Unequal access to safe and reliable water supplies in remote areas of Australia, and more specifically in First Nations communities, disproportionately affects Aboriginal and Torres Strait Islander peoples.
Poor reliability and quality of drinking water has flow-on effects for economic and health outcomes. Reliable and safe water of adequate quantity is essential for life, health and economic development.
Challenges and Solutions
The challenges for effective delivery of water supplies in remote areas are complex.
These challenges include water scarcity, extreme water quality issues associated with geochemically rich groundwater, high treatment costs, limited capacity for maintenance of infrastructure (such as treatment plants, borefields and pumps), and supply chains that are impacted by distance, road conditions and limited access during the wet season.
It is vital that the technical solutions that are developed to overcome these challenges recognise individual community needs and ensure local input into decision making.
Through a study funded by the National Water Grid Authority, we have provided an overview of the challenges of remote water supply. We have identified the key water quality issues and the technology currently used to treat this water. We also outlined some of the technological advances in water treatment that may address some of the current challenges for remote communities.
The report provides the National Water Grid Authority with a framework for reviewing alternative and emerging water treatment technologies to provide safe and reliable water supplies in remote communities (including First Nations communities), and to guide the prioritisation of investment in water infrastructure.

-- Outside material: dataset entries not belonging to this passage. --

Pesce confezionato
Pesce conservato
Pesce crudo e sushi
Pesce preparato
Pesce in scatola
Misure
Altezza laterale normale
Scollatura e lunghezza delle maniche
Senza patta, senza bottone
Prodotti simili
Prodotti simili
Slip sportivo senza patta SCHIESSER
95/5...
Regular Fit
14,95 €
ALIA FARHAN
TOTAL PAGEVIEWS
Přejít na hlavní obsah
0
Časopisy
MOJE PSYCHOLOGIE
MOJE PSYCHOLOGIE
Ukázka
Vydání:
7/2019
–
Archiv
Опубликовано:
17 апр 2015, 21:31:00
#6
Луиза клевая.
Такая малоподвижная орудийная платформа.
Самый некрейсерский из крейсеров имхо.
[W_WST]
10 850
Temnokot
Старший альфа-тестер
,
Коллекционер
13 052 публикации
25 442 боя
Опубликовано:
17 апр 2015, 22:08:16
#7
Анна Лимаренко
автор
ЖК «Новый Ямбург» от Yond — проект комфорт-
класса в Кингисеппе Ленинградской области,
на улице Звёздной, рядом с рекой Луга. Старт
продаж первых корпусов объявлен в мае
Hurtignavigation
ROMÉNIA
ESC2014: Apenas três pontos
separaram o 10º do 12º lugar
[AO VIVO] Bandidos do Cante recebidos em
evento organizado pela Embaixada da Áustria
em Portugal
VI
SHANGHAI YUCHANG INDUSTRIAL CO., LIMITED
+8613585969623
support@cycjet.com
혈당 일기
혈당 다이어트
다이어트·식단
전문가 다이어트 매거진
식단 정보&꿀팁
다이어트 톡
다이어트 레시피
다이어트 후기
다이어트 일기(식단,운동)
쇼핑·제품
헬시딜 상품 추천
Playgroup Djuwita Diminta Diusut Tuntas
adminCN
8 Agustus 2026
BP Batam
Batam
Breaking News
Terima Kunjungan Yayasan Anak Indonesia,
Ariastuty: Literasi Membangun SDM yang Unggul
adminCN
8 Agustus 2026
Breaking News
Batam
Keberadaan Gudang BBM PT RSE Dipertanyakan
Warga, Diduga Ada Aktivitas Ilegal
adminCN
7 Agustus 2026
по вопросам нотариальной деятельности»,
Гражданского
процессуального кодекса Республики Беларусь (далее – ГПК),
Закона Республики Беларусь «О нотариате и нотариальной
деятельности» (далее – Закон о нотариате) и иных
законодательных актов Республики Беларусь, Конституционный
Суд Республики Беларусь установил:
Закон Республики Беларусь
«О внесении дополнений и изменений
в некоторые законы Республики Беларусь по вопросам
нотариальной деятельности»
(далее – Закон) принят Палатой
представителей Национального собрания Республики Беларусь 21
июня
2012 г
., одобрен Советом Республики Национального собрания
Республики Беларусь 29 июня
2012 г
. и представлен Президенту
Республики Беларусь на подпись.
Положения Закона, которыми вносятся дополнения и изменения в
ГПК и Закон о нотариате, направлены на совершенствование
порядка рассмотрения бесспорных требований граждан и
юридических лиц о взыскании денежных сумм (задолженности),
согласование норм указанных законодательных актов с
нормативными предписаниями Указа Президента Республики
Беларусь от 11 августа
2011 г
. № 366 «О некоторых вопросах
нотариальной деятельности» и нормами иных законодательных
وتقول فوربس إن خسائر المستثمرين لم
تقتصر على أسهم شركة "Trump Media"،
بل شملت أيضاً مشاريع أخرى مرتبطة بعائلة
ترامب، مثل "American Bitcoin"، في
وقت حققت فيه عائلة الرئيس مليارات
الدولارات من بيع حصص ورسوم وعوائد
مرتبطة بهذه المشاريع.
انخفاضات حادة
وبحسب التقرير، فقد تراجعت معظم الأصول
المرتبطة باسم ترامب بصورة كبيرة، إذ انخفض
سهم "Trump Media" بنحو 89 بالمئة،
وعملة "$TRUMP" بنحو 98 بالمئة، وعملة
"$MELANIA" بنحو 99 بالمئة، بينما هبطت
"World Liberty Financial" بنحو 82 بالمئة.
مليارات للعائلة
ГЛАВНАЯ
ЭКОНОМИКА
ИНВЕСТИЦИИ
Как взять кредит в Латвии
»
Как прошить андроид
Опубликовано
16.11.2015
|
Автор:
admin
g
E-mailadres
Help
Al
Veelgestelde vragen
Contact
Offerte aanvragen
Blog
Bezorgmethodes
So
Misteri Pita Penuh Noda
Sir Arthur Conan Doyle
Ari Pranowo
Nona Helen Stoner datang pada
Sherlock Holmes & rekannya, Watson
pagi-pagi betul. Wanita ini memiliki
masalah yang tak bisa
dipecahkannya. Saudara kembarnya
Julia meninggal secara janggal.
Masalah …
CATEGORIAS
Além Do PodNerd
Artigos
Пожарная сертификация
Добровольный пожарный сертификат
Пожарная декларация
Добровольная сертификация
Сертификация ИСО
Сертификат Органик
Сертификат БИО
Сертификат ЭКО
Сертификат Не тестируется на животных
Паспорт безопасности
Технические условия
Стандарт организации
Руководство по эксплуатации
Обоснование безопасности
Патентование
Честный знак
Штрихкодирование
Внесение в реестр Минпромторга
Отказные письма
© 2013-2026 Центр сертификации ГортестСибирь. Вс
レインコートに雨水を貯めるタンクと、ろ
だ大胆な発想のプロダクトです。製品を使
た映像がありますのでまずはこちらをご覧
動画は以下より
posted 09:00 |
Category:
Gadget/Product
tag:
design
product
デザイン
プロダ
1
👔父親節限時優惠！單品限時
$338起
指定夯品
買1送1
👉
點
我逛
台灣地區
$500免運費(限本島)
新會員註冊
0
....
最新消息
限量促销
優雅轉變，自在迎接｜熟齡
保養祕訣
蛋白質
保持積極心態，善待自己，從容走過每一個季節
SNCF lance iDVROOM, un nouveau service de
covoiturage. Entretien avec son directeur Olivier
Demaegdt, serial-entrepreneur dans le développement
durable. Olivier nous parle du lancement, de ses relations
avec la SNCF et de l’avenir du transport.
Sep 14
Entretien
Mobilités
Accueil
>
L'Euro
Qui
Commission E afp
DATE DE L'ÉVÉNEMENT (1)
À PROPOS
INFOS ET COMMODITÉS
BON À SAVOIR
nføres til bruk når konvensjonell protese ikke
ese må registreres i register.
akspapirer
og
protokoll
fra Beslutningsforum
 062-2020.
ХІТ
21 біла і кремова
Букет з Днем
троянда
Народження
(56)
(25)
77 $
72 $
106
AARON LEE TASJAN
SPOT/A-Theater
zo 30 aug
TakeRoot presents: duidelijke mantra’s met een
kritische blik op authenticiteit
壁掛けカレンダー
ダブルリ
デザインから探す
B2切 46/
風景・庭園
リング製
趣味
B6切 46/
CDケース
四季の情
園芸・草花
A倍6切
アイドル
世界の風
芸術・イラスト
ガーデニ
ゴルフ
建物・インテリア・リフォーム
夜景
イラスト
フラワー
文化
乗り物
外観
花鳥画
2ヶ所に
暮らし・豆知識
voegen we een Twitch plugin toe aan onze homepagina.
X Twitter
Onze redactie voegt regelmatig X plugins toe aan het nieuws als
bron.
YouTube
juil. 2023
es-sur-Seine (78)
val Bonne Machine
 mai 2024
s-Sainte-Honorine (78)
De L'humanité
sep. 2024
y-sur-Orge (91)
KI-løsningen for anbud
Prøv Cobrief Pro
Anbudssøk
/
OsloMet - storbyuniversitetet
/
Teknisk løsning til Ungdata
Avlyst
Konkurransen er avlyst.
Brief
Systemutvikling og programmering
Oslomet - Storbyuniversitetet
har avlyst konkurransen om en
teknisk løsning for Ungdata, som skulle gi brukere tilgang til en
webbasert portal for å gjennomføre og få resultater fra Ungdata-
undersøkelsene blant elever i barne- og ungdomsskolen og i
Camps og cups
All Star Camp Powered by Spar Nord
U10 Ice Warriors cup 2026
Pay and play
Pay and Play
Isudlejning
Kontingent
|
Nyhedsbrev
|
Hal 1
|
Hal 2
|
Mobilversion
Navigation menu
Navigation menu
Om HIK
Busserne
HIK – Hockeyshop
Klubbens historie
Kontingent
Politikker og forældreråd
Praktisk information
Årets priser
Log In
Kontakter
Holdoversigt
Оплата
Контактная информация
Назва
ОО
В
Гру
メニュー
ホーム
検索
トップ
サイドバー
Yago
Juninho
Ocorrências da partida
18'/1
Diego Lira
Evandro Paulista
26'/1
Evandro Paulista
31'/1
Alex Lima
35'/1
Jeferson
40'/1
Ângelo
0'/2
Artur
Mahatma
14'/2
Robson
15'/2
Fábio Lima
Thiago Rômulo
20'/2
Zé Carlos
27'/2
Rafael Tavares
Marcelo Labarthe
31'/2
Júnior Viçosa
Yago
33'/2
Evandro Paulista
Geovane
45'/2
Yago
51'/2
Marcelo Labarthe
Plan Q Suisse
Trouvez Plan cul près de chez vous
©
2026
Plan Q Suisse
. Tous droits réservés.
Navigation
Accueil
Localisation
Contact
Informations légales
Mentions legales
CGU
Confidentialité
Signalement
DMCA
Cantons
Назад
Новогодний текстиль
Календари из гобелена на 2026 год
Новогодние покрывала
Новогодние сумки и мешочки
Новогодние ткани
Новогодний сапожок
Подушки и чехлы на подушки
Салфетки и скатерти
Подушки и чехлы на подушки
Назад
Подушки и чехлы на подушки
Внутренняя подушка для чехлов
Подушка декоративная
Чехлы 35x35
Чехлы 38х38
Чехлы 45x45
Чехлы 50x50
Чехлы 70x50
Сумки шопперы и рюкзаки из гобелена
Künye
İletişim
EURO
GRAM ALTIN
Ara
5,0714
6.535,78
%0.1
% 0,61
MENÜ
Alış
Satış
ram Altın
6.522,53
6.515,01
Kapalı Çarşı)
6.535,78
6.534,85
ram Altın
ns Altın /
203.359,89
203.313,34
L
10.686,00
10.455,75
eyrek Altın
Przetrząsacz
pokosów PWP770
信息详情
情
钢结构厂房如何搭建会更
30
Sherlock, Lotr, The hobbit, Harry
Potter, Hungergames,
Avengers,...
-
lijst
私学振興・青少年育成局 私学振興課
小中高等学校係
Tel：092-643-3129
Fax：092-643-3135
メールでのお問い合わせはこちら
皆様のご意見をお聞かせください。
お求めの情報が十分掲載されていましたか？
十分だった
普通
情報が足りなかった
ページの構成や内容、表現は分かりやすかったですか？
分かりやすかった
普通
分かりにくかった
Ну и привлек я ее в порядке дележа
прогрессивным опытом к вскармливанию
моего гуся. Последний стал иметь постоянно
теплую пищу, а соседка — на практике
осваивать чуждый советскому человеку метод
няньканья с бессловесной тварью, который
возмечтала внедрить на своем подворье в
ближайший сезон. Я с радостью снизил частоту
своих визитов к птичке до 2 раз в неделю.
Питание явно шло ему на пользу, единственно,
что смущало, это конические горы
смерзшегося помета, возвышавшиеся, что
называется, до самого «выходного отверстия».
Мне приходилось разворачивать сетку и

Current water treatment technologies have the potential to treat most water quality concerns. However, ongoing development of emerging technologies may be warranted for the purpose of:
- developing systems that are robust, effective and fail-safe under extreme conditions or with limited maintenance
- reducing the need for chemical transport, handling and dosing
- providing more efficient desalinisation methods, reducing waste stream generation and minimising water wastage
- reducing energy consumption and integrating with renewable energy sources such as solar
- developing alternative disposal options for brines and other wastes, including safe disposal of uranium, and
- developing technology for treatment of extreme and emerging water quality issues. Electrocholrination, capacitive deionisation, adsorption, novel osmosis technology and atmospheric water harvest may have potential to address some of these challenges.